→ Work required:
Reproduce the records that follow exactly as they are written.

^^^^

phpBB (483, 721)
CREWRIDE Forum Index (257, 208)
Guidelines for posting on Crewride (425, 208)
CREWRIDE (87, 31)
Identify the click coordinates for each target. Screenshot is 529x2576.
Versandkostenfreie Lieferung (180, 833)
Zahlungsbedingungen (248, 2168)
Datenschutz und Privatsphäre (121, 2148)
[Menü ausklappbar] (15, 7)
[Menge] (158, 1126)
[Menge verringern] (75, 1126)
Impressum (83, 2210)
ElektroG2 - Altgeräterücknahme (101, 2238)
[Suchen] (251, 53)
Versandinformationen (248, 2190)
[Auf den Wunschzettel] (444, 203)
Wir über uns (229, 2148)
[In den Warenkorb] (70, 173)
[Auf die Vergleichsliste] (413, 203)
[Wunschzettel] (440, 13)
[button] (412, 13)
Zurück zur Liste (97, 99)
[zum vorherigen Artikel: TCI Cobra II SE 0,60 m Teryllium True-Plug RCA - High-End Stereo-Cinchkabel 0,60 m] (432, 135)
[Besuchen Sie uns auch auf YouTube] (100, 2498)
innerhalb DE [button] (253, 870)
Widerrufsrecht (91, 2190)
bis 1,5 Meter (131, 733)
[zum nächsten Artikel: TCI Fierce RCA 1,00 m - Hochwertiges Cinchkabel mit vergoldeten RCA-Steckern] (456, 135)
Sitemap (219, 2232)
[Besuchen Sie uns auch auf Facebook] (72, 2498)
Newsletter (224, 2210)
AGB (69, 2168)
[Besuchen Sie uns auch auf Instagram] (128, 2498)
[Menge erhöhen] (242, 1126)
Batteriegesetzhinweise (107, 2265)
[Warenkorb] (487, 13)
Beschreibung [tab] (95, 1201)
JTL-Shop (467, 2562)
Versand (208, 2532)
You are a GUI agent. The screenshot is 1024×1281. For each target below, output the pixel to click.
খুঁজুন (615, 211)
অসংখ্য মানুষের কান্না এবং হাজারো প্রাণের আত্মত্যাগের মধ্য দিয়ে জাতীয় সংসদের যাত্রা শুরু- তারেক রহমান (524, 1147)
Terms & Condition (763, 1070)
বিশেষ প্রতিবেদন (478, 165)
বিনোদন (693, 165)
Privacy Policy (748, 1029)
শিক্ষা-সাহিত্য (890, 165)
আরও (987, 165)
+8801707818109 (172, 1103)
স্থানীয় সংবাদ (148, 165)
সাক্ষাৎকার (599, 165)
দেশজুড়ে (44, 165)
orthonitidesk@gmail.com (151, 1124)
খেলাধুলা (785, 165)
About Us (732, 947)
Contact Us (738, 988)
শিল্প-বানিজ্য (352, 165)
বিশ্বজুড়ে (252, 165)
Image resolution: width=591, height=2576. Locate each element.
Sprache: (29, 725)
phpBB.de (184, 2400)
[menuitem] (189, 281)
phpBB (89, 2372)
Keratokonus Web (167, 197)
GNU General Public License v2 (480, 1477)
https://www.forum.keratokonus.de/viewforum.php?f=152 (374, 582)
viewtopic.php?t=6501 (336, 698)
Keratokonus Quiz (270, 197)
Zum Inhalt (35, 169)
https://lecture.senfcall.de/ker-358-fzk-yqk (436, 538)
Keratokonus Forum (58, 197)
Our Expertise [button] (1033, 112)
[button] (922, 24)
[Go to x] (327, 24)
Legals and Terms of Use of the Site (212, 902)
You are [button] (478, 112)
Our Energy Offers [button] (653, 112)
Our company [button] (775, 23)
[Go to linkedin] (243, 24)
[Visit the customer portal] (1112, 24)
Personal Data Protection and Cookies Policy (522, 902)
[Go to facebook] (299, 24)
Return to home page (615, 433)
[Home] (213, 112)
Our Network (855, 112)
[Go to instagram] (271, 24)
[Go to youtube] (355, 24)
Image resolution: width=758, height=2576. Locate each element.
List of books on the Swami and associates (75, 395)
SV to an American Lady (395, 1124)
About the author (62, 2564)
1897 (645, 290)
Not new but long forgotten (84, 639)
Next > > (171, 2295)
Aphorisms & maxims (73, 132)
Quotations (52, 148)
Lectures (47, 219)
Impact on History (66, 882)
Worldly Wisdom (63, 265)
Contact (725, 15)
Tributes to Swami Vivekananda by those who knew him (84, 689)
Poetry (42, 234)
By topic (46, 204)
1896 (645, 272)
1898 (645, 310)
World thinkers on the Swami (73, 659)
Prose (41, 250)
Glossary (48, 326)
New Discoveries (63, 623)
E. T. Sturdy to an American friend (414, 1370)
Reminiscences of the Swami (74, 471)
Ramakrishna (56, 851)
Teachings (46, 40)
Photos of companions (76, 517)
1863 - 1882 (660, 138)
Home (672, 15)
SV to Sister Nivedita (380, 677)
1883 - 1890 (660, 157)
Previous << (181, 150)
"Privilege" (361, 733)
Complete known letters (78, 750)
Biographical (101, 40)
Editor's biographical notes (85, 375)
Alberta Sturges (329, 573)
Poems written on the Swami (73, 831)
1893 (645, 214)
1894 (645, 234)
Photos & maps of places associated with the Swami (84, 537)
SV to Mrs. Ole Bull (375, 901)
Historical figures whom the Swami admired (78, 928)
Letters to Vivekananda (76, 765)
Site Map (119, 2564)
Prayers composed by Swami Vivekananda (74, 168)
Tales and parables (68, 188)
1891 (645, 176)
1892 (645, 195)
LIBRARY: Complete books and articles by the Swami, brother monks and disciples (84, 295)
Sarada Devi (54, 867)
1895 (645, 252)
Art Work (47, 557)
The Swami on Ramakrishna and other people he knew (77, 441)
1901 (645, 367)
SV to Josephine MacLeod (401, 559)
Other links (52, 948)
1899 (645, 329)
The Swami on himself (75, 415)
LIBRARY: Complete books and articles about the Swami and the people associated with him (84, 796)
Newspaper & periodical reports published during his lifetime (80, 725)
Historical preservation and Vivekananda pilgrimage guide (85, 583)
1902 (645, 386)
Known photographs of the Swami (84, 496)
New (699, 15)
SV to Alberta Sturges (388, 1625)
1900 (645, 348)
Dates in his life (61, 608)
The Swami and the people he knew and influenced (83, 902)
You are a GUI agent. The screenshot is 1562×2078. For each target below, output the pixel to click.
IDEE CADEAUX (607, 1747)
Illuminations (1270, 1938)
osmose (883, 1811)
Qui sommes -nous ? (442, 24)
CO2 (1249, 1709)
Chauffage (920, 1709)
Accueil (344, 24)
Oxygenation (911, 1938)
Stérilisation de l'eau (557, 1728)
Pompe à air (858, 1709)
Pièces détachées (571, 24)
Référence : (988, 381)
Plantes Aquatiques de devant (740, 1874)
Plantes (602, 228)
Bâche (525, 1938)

^^^^

→ Result for this task:
phpBB (483, 721)
CREWRIDE Forum Index (257, 208)
Guidelines for posting on Crewride (425, 208)
CREWRIDE (87, 31)
Identify the click coordinates for each target. Screenshot is 529x2576.
Versandkostenfreie Lieferung (180, 833)
Zahlungsbedingungen (248, 2168)
Datenschutz und Privatsphäre (121, 2148)
[Menü ausklappbar] (15, 7)
[Menge] (158, 1126)
[Menge verringern] (75, 1126)
Impressum (83, 2210)
ElektroG2 - Altgeräterücknahme (101, 2238)
[Suchen] (251, 53)
Versandinformationen (248, 2190)
[Auf den Wunschzettel] (444, 203)
Wir über uns (229, 2148)
[In den Warenkorb] (70, 173)
[Auf die Vergleichsliste] (413, 203)
[Wunschzettel] (440, 13)
[button] (412, 13)
Zurück zur Liste (97, 99)
[zum vorherigen Artikel: TCI Cobra II SE 0,60 m Teryllium True-Plug RCA - High-End Stereo-Cinchkabel 0,60 m] (432, 135)
[Besuchen Sie uns auch auf YouTube] (100, 2498)
innerhalb DE [button] (253, 870)
Widerrufsrecht (91, 2190)
bis 1,5 Meter (131, 733)
[zum nächsten Artikel: TCI Fierce RCA 1,00 m - Hochwertiges Cinchkabel mit vergoldeten RCA-Steckern] (456, 135)
Sitemap (219, 2232)
[Besuchen Sie uns auch auf Facebook] (72, 2498)
Newsletter (224, 2210)
AGB (69, 2168)
[Besuchen Sie uns auch auf Instagram] (128, 2498)
[Menge erhöhen] (242, 1126)
Batteriegesetzhinweise (107, 2265)
[Warenkorb] (487, 13)
Beschreibung [tab] (95, 1201)
JTL-Shop (467, 2562)
Versand (208, 2532)
You are a GUI agent. The screenshot is 1024×1281. For each target below, output the pixel to click.
খুঁজুন (615, 211)
অসংখ্য মানুষের কান্না এবং হাজারো প্রাণের আত্মত্যাগের মধ্য দিয়ে জাতীয় সংসদের যাত্রা শুরু- তারেক রহমান (524, 1147)
Terms & Condition (763, 1070)
বিশেষ প্রতিবেদন (478, 165)
বিনোদন (693, 165)
Privacy Policy (748, 1029)
শিক্ষা-সাহিত্য (890, 165)
আরও (987, 165)
+8801707818109 (172, 1103)
স্থানীয় সংবাদ (148, 165)
সাক্ষাৎকার (599, 165)
দেশজুড়ে (44, 165)
orthonitidesk@gmail.com (151, 1124)
খেলাধুলা (785, 165)
About Us (732, 947)
Contact Us (738, 988)
শিল্প-বানিজ্য (352, 165)
বিশ্বজুড়ে (252, 165)
Image resolution: width=591, height=2576. Locate each element.
Sprache: (29, 725)
phpBB.de (184, 2400)
[menuitem] (189, 281)
phpBB (89, 2372)
Keratokonus Web (167, 197)
GNU General Public License v2 (480, 1477)
https://www.forum.keratokonus.de/viewforum.php?f=152 (374, 582)
viewtopic.php?t=6501 (336, 698)
Keratokonus Quiz (270, 197)
Zum Inhalt (35, 169)
https://lecture.senfcall.de/ker-358-fzk-yqk (436, 538)
Keratokonus Forum (58, 197)
Our Expertise [button] (1033, 112)
[button] (922, 24)
[Go to x] (327, 24)
Legals and Terms of Use of the Site (212, 902)
You are [button] (478, 112)
Our Energy Offers [button] (653, 112)
Our company [button] (775, 23)
[Go to linkedin] (243, 24)
[Visit the customer portal] (1112, 24)
Personal Data Protection and Cookies Policy (522, 902)
[Go to facebook] (299, 24)
Return to home page (615, 433)
[Home] (213, 112)
Our Network (855, 112)
[Go to instagram] (271, 24)
[Go to youtube] (355, 24)
Image resolution: width=758, height=2576. Locate each element.
List of books on the Swami and associates (75, 395)
SV to an American Lady (395, 1124)
About the author (62, 2564)
1897 (645, 290)
Not new but long forgotten (84, 639)
Next > > (171, 2295)
Aphorisms & maxims (73, 132)
Quotations (52, 148)
Lectures (47, 219)
Impact on History (66, 882)
Worldly Wisdom (63, 265)
Contact (725, 15)
Tributes to Swami Vivekananda by those who knew him (84, 689)
Poetry (42, 234)
By topic (46, 204)
1896 (645, 272)
1898 (645, 310)
World thinkers on the Swami (73, 659)
Prose (41, 250)
Glossary (48, 326)
New Discoveries (63, 623)
E. T. Sturdy to an American friend (414, 1370)
Reminiscences of the Swami (74, 471)
Ramakrishna (56, 851)
Teachings (46, 40)
Photos of companions (76, 517)
1863 - 1882 (660, 138)
Home (672, 15)
SV to Sister Nivedita (380, 677)
1883 - 1890 (660, 157)
Previous << (181, 150)
"Privilege" (361, 733)
Complete known letters (78, 750)
Biographical (101, 40)
Editor's biographical notes (85, 375)
Alberta Sturges (329, 573)
Poems written on the Swami (73, 831)
1893 (645, 214)
1894 (645, 234)
Photos & maps of places associated with the Swami (84, 537)
SV to Mrs. Ole Bull (375, 901)
Historical figures whom the Swami admired (78, 928)
Letters to Vivekananda (76, 765)
Site Map (119, 2564)
Prayers composed by Swami Vivekananda (74, 168)
Tales and parables (68, 188)
1891 (645, 176)
1892 (645, 195)
LIBRARY: Complete books and articles by the Swami, brother monks and disciples (84, 295)
Sarada Devi (54, 867)
1895 (645, 252)
Art Work (47, 557)
The Swami on Ramakrishna and other people he knew (77, 441)
1901 (645, 367)
SV to Josephine MacLeod (401, 559)
Other links (52, 948)
1899 (645, 329)
The Swami on himself (75, 415)
LIBRARY: Complete books and articles about the Swami and the people associated with him (84, 796)
Newspaper & periodical reports published during his lifetime (80, 725)
Historical preservation and Vivekananda pilgrimage guide (85, 583)
1902 (645, 386)
Known photographs of the Swami (84, 496)
New (699, 15)
SV to Alberta Sturges (388, 1625)
1900 (645, 348)
Dates in his life (61, 608)
The Swami and the people he knew and influenced (83, 902)
You are a GUI agent. The screenshot is 1562×2078. For each target below, output the pixel to click.
IDEE CADEAUX (607, 1747)
Illuminations (1270, 1938)
osmose (883, 1811)
Qui sommes -nous ? (442, 24)
CO2 (1249, 1709)
Chauffage (920, 1709)
Accueil (344, 24)
Oxygenation (911, 1938)
Stérilisation de l'eau (557, 1728)
Pompe à air (858, 1709)
Pièces détachées (571, 24)
Référence : (988, 381)
Plantes Aquatiques de devant (740, 1874)
Plantes (602, 228)
Bâche (525, 1938)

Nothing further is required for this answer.